BEGIN Extracted entries

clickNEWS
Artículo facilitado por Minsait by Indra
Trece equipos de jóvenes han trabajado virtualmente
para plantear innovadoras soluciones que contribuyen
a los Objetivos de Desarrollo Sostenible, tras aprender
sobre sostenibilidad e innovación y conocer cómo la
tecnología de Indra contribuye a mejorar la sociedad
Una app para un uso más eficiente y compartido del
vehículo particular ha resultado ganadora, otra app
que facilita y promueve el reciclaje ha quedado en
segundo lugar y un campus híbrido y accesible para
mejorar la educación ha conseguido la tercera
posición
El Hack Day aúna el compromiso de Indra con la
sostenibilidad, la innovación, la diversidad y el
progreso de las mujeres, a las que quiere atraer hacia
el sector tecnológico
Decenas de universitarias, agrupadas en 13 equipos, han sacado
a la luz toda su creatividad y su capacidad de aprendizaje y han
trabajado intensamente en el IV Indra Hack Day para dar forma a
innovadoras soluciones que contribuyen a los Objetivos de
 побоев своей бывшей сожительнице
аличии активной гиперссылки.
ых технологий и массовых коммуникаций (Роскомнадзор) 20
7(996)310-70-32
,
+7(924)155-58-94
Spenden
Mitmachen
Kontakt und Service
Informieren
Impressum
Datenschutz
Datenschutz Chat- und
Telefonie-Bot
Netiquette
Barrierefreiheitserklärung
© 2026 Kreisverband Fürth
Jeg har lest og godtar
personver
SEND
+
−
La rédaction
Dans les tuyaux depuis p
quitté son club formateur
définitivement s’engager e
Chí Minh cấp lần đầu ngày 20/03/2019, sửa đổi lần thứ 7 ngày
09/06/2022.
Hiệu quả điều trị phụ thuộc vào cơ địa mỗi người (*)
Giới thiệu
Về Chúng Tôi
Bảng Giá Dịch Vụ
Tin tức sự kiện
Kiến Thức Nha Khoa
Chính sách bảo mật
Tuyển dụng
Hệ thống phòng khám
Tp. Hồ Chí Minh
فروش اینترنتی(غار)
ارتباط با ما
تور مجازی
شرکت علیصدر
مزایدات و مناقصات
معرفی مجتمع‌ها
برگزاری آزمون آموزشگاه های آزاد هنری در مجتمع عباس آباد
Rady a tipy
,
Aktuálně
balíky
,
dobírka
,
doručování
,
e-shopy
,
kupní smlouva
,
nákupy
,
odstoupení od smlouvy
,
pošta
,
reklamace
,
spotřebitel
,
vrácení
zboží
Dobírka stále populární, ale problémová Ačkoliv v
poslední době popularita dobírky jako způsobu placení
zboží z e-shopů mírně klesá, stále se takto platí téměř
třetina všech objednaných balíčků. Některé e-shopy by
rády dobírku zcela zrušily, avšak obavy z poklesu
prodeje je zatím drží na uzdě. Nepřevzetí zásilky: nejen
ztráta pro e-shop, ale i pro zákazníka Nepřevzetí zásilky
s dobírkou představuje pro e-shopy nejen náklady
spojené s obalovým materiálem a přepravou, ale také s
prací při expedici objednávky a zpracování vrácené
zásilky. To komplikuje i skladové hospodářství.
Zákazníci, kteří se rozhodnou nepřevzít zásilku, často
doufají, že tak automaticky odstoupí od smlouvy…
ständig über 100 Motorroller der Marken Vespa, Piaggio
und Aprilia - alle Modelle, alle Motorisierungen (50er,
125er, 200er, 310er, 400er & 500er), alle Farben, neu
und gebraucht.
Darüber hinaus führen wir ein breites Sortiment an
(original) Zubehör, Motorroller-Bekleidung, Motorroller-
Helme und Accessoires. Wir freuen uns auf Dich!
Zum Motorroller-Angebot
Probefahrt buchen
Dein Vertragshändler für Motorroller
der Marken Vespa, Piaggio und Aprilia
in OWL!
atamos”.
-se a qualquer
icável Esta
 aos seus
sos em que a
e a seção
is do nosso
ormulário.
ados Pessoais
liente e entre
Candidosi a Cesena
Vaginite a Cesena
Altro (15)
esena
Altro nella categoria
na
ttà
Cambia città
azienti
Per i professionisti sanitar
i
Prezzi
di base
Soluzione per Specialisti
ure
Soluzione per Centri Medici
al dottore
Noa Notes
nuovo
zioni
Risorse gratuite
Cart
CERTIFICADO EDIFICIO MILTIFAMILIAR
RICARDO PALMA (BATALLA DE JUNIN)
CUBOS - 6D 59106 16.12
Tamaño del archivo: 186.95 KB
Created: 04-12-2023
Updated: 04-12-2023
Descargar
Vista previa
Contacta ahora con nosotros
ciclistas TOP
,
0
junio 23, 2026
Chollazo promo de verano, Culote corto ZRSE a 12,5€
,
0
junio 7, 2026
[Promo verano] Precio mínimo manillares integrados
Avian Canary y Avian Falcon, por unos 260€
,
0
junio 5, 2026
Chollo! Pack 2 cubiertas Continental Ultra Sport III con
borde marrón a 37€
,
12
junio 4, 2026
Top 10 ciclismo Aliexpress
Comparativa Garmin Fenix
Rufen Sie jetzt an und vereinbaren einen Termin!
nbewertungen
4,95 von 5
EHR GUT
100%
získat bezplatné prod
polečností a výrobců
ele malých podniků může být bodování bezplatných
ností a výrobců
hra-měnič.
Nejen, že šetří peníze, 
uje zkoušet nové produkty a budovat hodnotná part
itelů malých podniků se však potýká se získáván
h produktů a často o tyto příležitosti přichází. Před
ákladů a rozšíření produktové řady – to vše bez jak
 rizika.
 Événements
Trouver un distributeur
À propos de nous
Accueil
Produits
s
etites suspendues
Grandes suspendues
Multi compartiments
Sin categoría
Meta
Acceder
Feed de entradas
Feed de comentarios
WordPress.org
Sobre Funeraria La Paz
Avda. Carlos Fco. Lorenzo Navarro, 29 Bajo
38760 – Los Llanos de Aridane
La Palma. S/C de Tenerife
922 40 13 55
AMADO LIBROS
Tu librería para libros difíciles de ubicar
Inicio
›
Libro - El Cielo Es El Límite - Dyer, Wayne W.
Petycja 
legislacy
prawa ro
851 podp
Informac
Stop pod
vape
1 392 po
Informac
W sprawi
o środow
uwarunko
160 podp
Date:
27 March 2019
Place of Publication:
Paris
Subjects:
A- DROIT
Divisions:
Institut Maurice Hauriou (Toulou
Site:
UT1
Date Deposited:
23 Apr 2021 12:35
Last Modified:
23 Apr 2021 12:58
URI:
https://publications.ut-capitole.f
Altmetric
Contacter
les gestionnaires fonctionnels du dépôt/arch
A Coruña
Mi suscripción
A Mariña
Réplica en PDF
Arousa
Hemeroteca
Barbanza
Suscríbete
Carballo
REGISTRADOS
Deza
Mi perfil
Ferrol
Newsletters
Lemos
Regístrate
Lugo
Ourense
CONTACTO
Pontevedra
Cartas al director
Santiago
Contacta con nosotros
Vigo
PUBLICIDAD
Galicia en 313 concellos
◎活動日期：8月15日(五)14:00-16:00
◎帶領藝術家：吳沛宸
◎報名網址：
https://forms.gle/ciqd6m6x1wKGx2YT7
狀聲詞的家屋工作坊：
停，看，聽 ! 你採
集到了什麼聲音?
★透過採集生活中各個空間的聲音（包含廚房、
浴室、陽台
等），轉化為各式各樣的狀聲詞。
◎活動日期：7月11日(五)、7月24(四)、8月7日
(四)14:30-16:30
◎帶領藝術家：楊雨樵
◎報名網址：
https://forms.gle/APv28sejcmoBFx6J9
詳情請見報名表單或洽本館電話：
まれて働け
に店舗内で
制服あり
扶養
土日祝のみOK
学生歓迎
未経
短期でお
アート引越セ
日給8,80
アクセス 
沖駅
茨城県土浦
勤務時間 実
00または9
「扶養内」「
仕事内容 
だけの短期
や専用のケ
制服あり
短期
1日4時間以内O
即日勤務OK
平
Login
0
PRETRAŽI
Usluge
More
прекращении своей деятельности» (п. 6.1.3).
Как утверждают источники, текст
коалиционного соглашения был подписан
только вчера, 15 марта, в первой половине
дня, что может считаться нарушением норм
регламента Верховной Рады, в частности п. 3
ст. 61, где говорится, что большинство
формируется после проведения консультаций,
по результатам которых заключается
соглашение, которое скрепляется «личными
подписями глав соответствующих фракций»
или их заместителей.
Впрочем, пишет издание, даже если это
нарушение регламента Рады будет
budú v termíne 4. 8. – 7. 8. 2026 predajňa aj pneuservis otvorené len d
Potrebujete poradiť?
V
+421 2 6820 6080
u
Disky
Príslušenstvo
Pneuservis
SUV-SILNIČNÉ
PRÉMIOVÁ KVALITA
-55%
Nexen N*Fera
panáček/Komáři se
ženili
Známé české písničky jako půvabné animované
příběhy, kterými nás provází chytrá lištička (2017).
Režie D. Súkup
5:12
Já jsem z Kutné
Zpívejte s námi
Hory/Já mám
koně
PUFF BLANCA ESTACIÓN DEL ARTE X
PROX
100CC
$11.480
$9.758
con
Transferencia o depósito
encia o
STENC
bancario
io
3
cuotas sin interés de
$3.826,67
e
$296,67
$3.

END Extracted entries

**What you should do**
For each line above that carries the word "Aprilia", copy it out.

**Reply to the task**
und Aprilia - alle Modelle, alle Motorisierungen (50er,
der Marken Vespa, Piaggio und Aprilia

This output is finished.